Set in the lush Southern Appalachians, this sensual and cerebral novel from the Pulitzer Prize-winning author of Demon Copperhead, follows a group of characters, including a biologist, a young farmer's wife, and two feuding neighbors, see their lives intersect amidst the florra and fauna of the place they call home. Kingsolver, a trained biologist, weaves ecology into every sentence. A national bestseller, which the San Francisco Chronicle called, "a blend of breathtaking artistry, encyclopedic knowledge of the natural world,"Prodigal Summer is one of the most beloved novels in the eco-fiction canon.
This "blazing novel" (LATimes) follows a biologist working to reintroduce wolves to the Scottish Highlands—only to confront violence, a murder mystery, and her own traumas, which she hoped to escape after leaving Alaska. A suspenseful and deeply emotional narrative, Once There Were Wolves explores the beauty and brutality of wildness, perfect for readers interested in rewilding, animal ethics, and ecological restoration.
A bold, policy-driven vision of how the world could fight climate change from hard sci-fi master, Kim Stanley Robinson, The Ministry for the Future blends fiction, science, and real-world solutions. Told through multiple perspectives—from scientists to climate refugees to activists—Robinson offers a sweeping, hopeful yet realistic roadmap for survival. One of Barack Obama’s favorite books of 2020, it's a must-read for anyone serious about climate action.

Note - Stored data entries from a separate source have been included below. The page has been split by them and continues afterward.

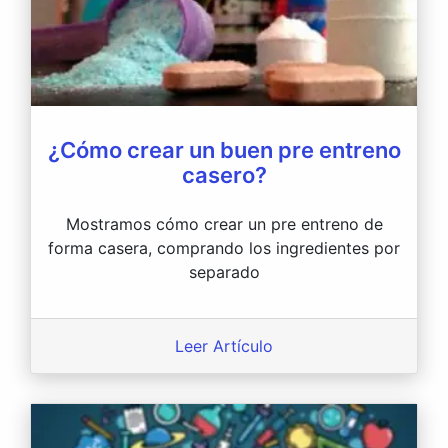
¿Cómo crear un buen pre entreno
casero?
Mostramos cómo crear un pre entreno de
forma casera, comprando los ingredientes por
separado
Leer Artículo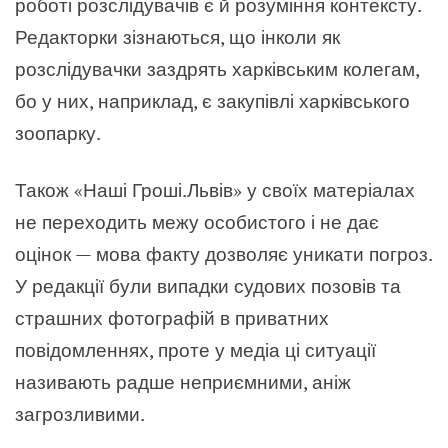
роботі розслідувачів є й розуміння контексту.
Редакторки зізнаються, що інколи як
розслідувачки заздрять харківським колегам,
бо у них, наприклад, є закупівлі харківського
зоопарку.
Також
«
Наші Гроші.Львів
»
у своїх матеріалах
не переходить межу особистого і не дає
оцінок
—
мова факту дозволяє уникати погроз.
У редакції були випадки судових позовів та
страшних фотографій в приватних
повідомленнях, проте у медіа ці ситуації
називають радше неприємними, аніж
загрозливими.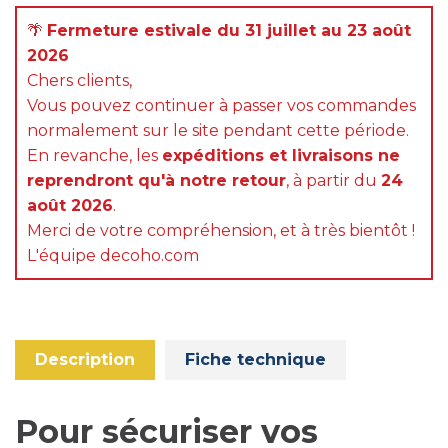
🌴
Fermeture estivale du 31 juillet au 23 août
2026
Chers clients,
Vous pouvez continuer à passer vos commandes
normalement sur le site pendant cette période.
En revanche, les
expéditions et livraisons ne
reprendront qu'à notre retour
, à partir du
24
août 2026
.
Merci de votre compréhension, et à très bientôt !
L'équipe decoho.com
Description
Fiche technique
Pour sécuriser vos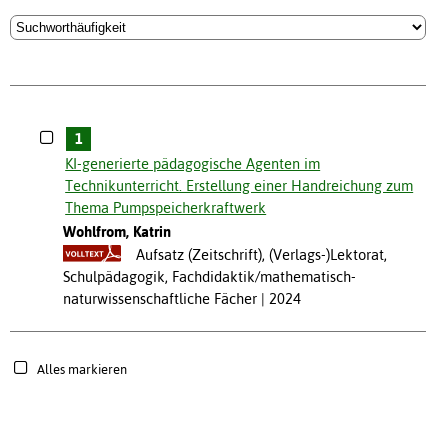
1
KI-generierte pädagogische Agenten im
Technikunterricht. Erstellung einer Handreichung zum
Thema Pumpspeicherkraftwerk
Wohlfrom, Katrin
Aufsatz (Zeitschrift), (Verlags-)Lektorat,
Schulpädagogik, Fachdidaktik/mathematisch-
naturwissenschaftliche Fächer
2024
Alles markieren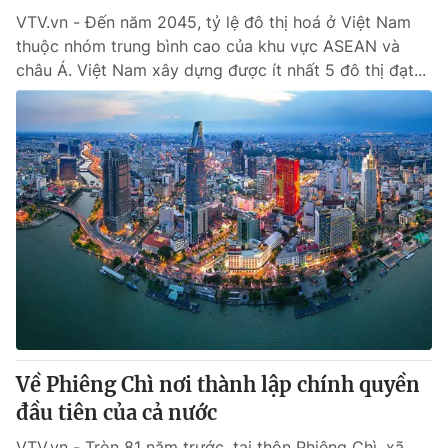
VTV.vn - Đến năm 2045, tỷ lệ đô thị hoá ở Việt Nam
thuộc nhóm trung bình cao của khu vực ASEAN và
châu Á. Việt Nam xây dựng được ít nhất 5 đô thị đạt...
Về Phiêng Chì nơi thành lập chính quyền
đầu tiên của cả nước
VTV.vn - Tròn 81 năm trước, tại thôn Phiêng Chì, xã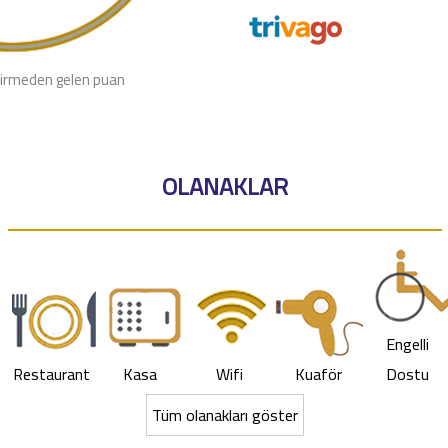
irmeden gelen puan
OLANAKLAR
Engelli
Restaurant
Kasa
Wifi
Kuaför
Dostu
Tüm olanakları göster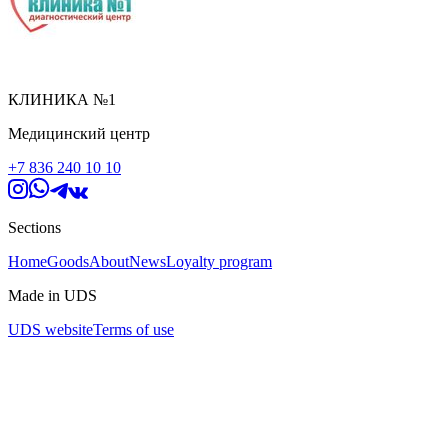
КЛИНИКА №1
Медицинский центр
+7 836 240 10 10
Sections
Home
Goods
About
News
Loyalty program
Made in UDS
UDS website
Terms of use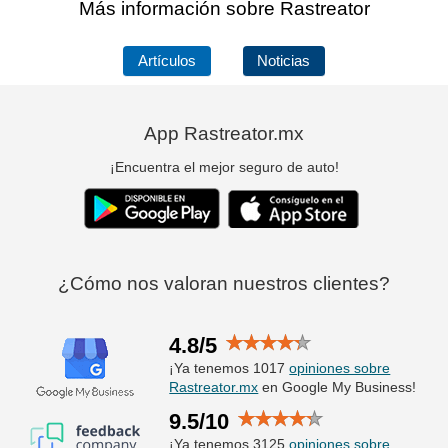
Más información sobre Rastreator
Artículos
Noticias
App Rastreator.mx
¡Encuentra el mejor seguro de auto!
¿Cómo nos valoran nuestros clientes?
4.8/5
¡Ya tenemos 1017
opiniones sobre
Rastreator.mx
en Google My Business!
9.5/10
¡Ya tenemos 3125
opiniones sobre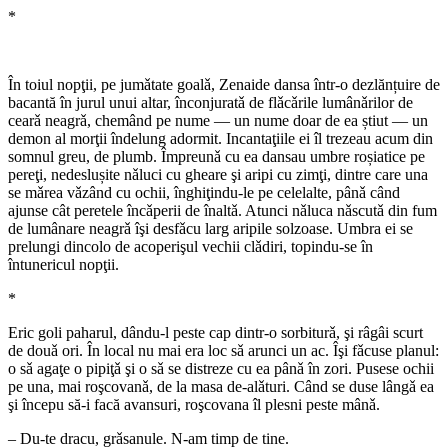
*
În toiul nopţii, pe jumǎtate goalǎ, Zenaide dansa într-o dezlănțuire de
bacantă în jurul unui altar, înconjuratǎ de flǎcǎrile lumânǎrilor de
cearǎ neagrǎ, chemând pe nume — un nume doar de ea știut — un
demon al morţii îndelung adormit. Incantaţiile ei îl trezeau acum din
somnul greu, de plumb. Împreunǎ cu ea dansau umbre roșiatice pe
pereţi, nedeslușite nǎluci cu gheare şi aripi cu zimţi, dintre care una
se mǎrea vǎzând cu ochii, înghiţindu-le pe celelalte, pânǎ când
ajunse cât peretele încǎperii de înaltǎ. Atunci nǎluca nǎscutǎ din fum
de lumânare neagrǎ îşi desfǎcu larg aripile solzoase. Umbra ei se
prelungi dincolo de acoperişul vechii clǎdiri, topindu-se în
întunericul nopţii.
*
Eric goli paharul, dându-l peste cap dintr-o sorbiturǎ, şi râgâi scurt
de douǎ ori. În local nu mai era loc sǎ arunci un ac. Îşi fǎcuse planul:
o sǎ agaţe o pipiţǎ şi o sǎ se distreze cu ea pânǎ în zori. Pusese ochii
pe una, mai roşcovanǎ, de la masa de-alǎturi. Când se duse lângǎ ea
şi începu să-i facă avansuri, roşcovana îl plesni peste mânǎ.
– Du-te dracu, grǎsanule. N-am timp de tine.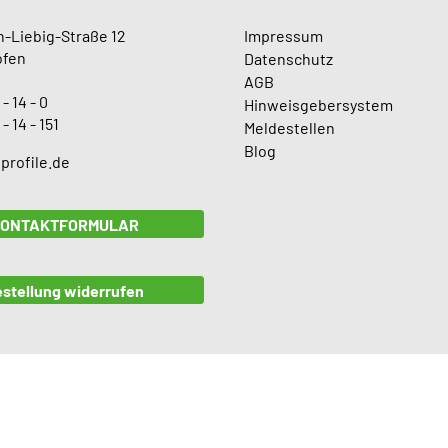
-Liebig-Straße 12
Impressum
ofen
Datenschutz
AGB
 - 14 - 0
Hinweisgebersystem
 - 14 - 151
Meldestellen
Blog
profile.de
ONTAKTFORMULAR
stellung widerrufen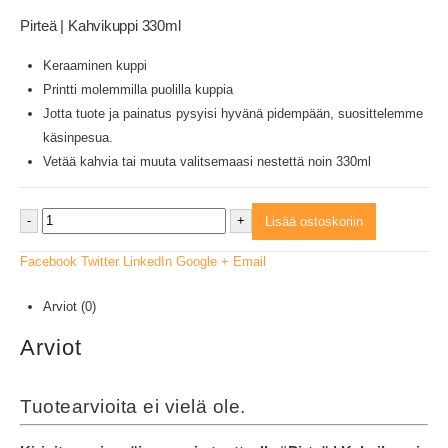
Pirteä | Kahvikuppi 330ml
Keraaminen kuppi
Printti molemmilla puolilla kuppia
Jotta tuote ja painatus pysyisi hyvänä pidempään, suosittelemme
käsinpesua.
Vetää kahvia tai muuta valitsemaasi nestettä noin 330ml
-
+
Lisää ostoskoriin
Facebook
Twitter
LinkedIn
Google +
Email
Arviot (0)
Arviot
Tuotearvioita ei vielä ole.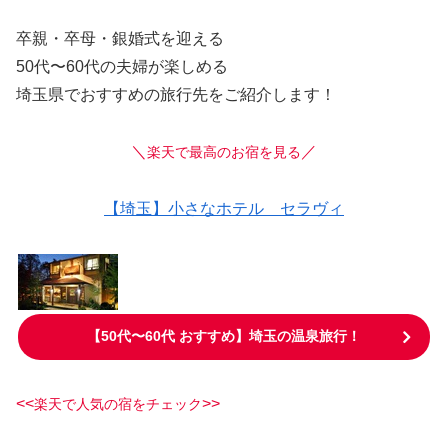
卒親・卒母・銀婚式を迎える
50代〜60代の夫婦が楽しめる
埼玉県でおすすめの旅行先をご紹介します！
＼
／
楽天で最高のお宿を見る
【埼玉】小さなホテル セラヴィ
【50代〜60代 おすすめ】埼玉の温泉旅行
！
<<
>>
楽天で人気の宿をチェック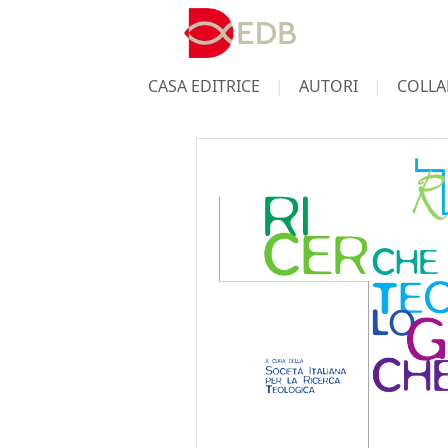
CASA EDITRICE
AUTORI
COLLA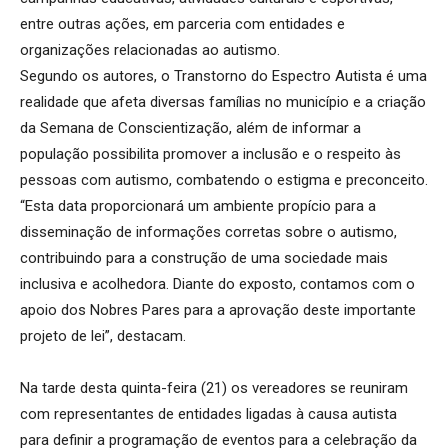
entre outras ações, em parceria com entidades e
organizações relacionadas ao autismo.
Segundo os autores, o Transtorno do Espectro Autista é uma
realidade que afeta diversas famílias no município e a criação
da Semana de Conscientização, além de informar a
população possibilita promover a inclusão e o respeito às
pessoas com autismo, combatendo o estigma e preconceito.
“Esta data proporcionará um ambiente propício para a
disseminação de informações corretas sobre o autismo,
contribuindo para a construção de uma sociedade mais
inclusiva e acolhedora. Diante do exposto, contamos com o
apoio dos Nobres Pares para a aprovação deste importante
projeto de lei”, destacam.
Na tarde desta quinta-feira (21) os vereadores se reuniram
com representantes de entidades ligadas à causa autista
para definir a programação de eventos para a celebração da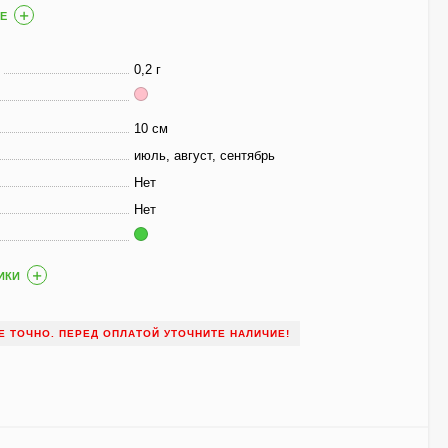
590
₽
Е
0,2 г
Чубушник Зоя
Космодемьянская
700
₽
10 см
520
₽
июль, август, сентябрь
Нет
Нет
Гейхера Электра
(Electra)
600
₽
ИКИ
430
₽
 НЕ ТОЧНО. ПЕРЕД ОПЛАТОЙ УТОЧНИТЕ НАЛИЧИЕ!
Гортензия Ванилла
Фрейз (Vanille Fraise)
метельчатая
800
₽
590
₽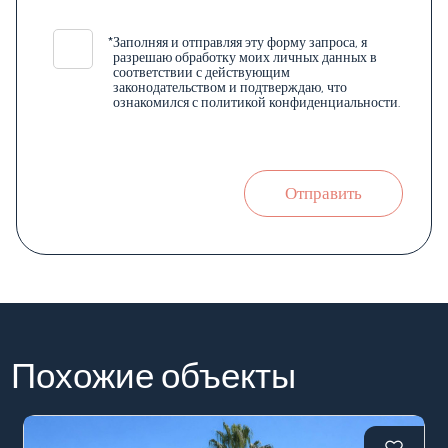
*
Заполняя и отправляя эту форму запроса, я
разрешаю обработку моих личных данных в
соответствии с действующим
законодательством и подтверждаю, что
ознакомился с политикой конфиденциальности.
Отправить
Похожие объекты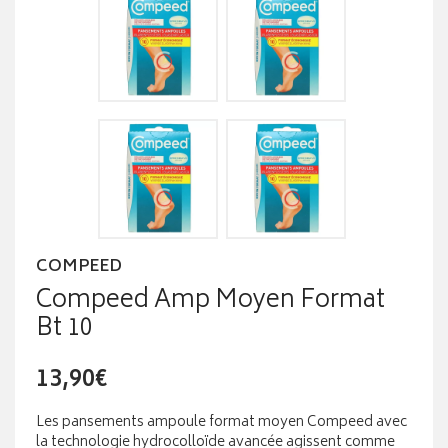
COMPEED
Compeed Amp Moyen Format
Bt 10
13,90€
Les pansements ampoule format moyen Compeed avec
la technologie hydrocolloïde avancée agissent comme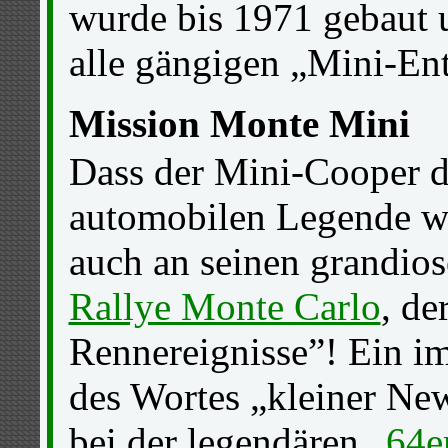
wurde bis 1971 gebaut u
alle gängigen „Mini-En
Mission Monte Mini
Dass der Mini-Cooper da
automobilen Legende wu
auch an seinen grandios
Rallye Monte Carlo
, de
Rennereignisse”! Ein i
des Wortes „kleiner Ne
bei der legendären
„64e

Journalist Ezra Klein said, "If I could get policymakers, and citizens, everywhere to read just one book this year, it would be Kim Stanley Robinson's The Ministry for the Future... Robinson is one of the greatest living science fiction writers."
This biting satire from the Booker Prize-winning author of Atonement, follows a washed-up Nobel Prize winning-physicist whose new discovery could revolutionize solar power (and save his career)—if his ego doesn’t sabotage it first. McEwan uses dark humor to dissect the contradictions of climate leadership and environmental hypocrisy. Solar offers a witty counterpoint to The Overstory’s reverence, questioning whether individual brilliance can really save the planet.
In a climate-ravaged future where smog and pollution have the power to kill, a mother and daughter join an experimental task force sent to live primitively in the so-called "Wilderness State" where humans have been banned until now. Part dystopia, part survival story, The New Wilderness raises powerful questions about sacrifice, conservation, and what we owe future generations. A Booker Prize finalist, it’s a stark, moving novel that pairs well with The Overstory’s ethical quandaries.
The Washington Post said, "Cook has deepened and expanded on the concerns first aired in her stories, like a fresh mountain stream running inevitably into a deep, cold lake."
Migrations is an elegiac, emotionally raw novel about extinction, grief, and resilience. As the Arctic terns make possibly their final migration across the planet, researcher Franny Stone arrives in Antarctica to witness it first hand. After securing passage on a fishing boat, the dark past that she's been fleeing begins to resurface.
The New York Times wrote, "Visceral and haunting...As well as a first-rate work of climate fiction, Migrations is also a clever reimagining of Moby-Dick... This novel's prose soars with its transporting descriptions of the planet's landscapes and their dwindling inhabitants, and contains many wonderful meditations on our responsibilities to our earthly housemates... Migrations is a nervy and well-crafted novel, one that lingers long after its voyage is over."